Media Mention
Bloomberg Law Interviews Pera on Growing Market of Alternative Business Structures
Published: Sep 2, 2025

Adams & Reese Partner Lucian Pera was interviewed by Bloomberg Law in the article, “Fortress Law Firm Investment Signals Shift in Legal Industry.”
The article discusses how Fortress Investment Group’s economic stake in a Phoenix personal injury law firm continues a growing market of Alternative Business Structures, also known as ABS. These are organizational business models that allow non-lawyers and non-law firms to own or invest in law firms, which can increase access to capital, promote innovation, and allow for multidisciplinary services under one roof.
“It’s not a surprise to me at all that the big investors would find ABS’ to be a field they would want to put some money in,” said Pera, one of the nation’s leading legal ethics practitioners who consults with businesses forming alternative business structures and management service organizations. “What I’m hearing from investors is that there is a growing interest in the legal space and they are exploring all kinds of ways to put their funds at work.”
Fortress Investment Group has a 20% economic interest in Arizona-based Esquire Law, which focuses on representing individual clients injured in car accidents. Also, recently, litigation funder Burford Capital said it’s looking to invest more directly in firms, including possibly through Arizona’s alternative business structures program.
These investment managers and litigation funders are targeting Arizona and other states that have loosened restrictions on non-lawyers owning firms,and others, Bloomberg Law reports, are seeking workarounds through management service organizations (MSOs), which split the legal side of firms from the back offices to allow outside investment.
Pera told Bloomberg Law that the ABS and MSO routes give investors more skin in the game and a direct piece of the profits, and investors in a state such as Arizona may help a law firm in the state acquire cases across the country and then refer the matters to lawyers in other jurisdictions and split the fees.
“The whole range of the legal space of lawyers and people who work in the legal space has had this expansion of its imagination about what’s possible because of a number of developments slowly, gradually as a result over the last several years because of the ABS program,” said Pera.
In June, Puerto Rico's high court allowed non-lawyer investment in law firms in order to spur economic development in the territory. Arizona, the only state that has done away with the ABA rule, in 2020, now has over 100 law firms that are open to outside investors with large companies like KPMG and Rocket Lawyer now owning law firms in the state outright.
Traditionally, law firms have operated as partnerships among attorneys, where equity partners own shares in the firm and help manage it.
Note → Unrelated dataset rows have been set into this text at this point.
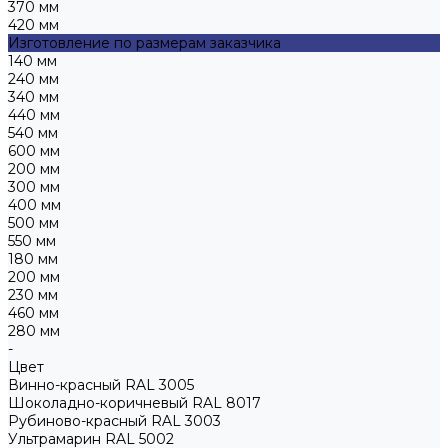
370 мм
420 мм
Изготовление по размерам заказчика
140 мм
240 мм
340 мм
440 мм
540 мм
600 мм
200 мм
300 мм
400 мм
500 мм
550 мм
180 мм
200 мм
230 мм
460 мм
280 мм
-
Цвет
Винно-красный RAL 3005
Шоколадно-коричневый RAL 8017
Рубиново-красный RAL 3003
Ультрамарин RAL 5002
Ethically, ABA Model Rule 5.4(d) largely prevents nonlawyers from owning law firms or from having the right to control the professional judgment of a lawyer. But as a workaround, law firms can set themselves up as two corporate entities, Pera said. One is the law firm itself, composed exclusively of lawyers and owned only by lawyers. The second is the service organization, which can be owned by anyone and acts as a vendor for the law firm. It is essentially the back office, taking care of all non-lawyer tasks, including marketing, accounting, human resources, real estate leases, and employing paralegals. The two corporate entities enter into a long-term contract.
According to Pera, no state bars have issued ethics opinions that expressly bless the MSO model, but no court or regulator has found a problem with it, either.
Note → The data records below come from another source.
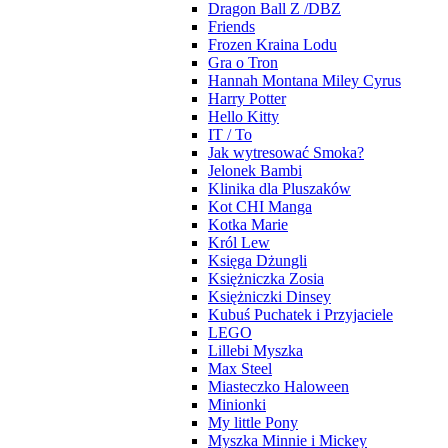
Dragon Ball Z /DBZ
Friends
Frozen Kraina Lodu
Gra o Tron
Hannah Montana Miley Cyrus
Harry Potter
Hello Kitty
IT / To
Jak wytresować Smoka?
Jelonek Bambi
Klinika dla Pluszaków
Kot CHI Manga
Kotka Marie
Król Lew
Księga Dżungli
Księżniczka Zosia
Księżniczki Dinsey
Kubuś Puchatek i Przyjaciele
LEGO
Lillebi Myszka
Max Steel
Miasteczko Haloween
Minionki
My little Pony
Myszka Minnie i Mickey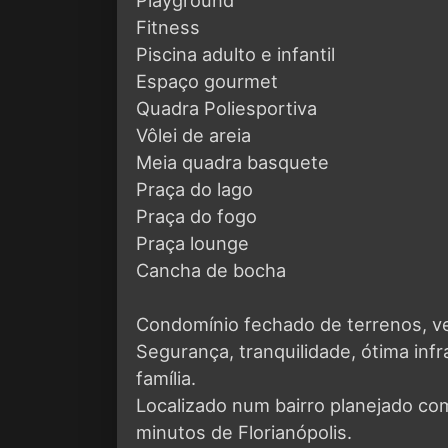
Fitness
Piscina adulto e infantil
Espaço gourmet
Quadra Poliesportiva
Vôlei de areia
Meia quadra basquete
Praça do lago
Praça do fogo
Praça lounge
Cancha de bocha
Condomínio fechado de terrenos, ven
Segurança, tranquilidade, ótima inf
família.
Localizado num bairro planejado com
minutos de Florianópolis.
Recently, Pera published “The Playbook: How to Extend the Reach of an Arizona ABS Law Firm to the Entire United States,” in which he provides a practical survey of tools and models now used by innovators to deliver legal services and extend the reach of ABSs.
At Adams & Reese, Pera is a Partner in the national law firm’s Memphis office. For more than 30 years and licensed in Tennessee and Arizona, Pera has practiced in commercial litigation, media law, legal ethics, and lawyer regulation – advising lawyers, law firms, and businesses on legal ethics, compliance, risk management, and innovative legal service models. Within that practice, Pera counsels clients on whether an ABS fits their business model to deliver legal services, and the geographic reach of an ABS under current law.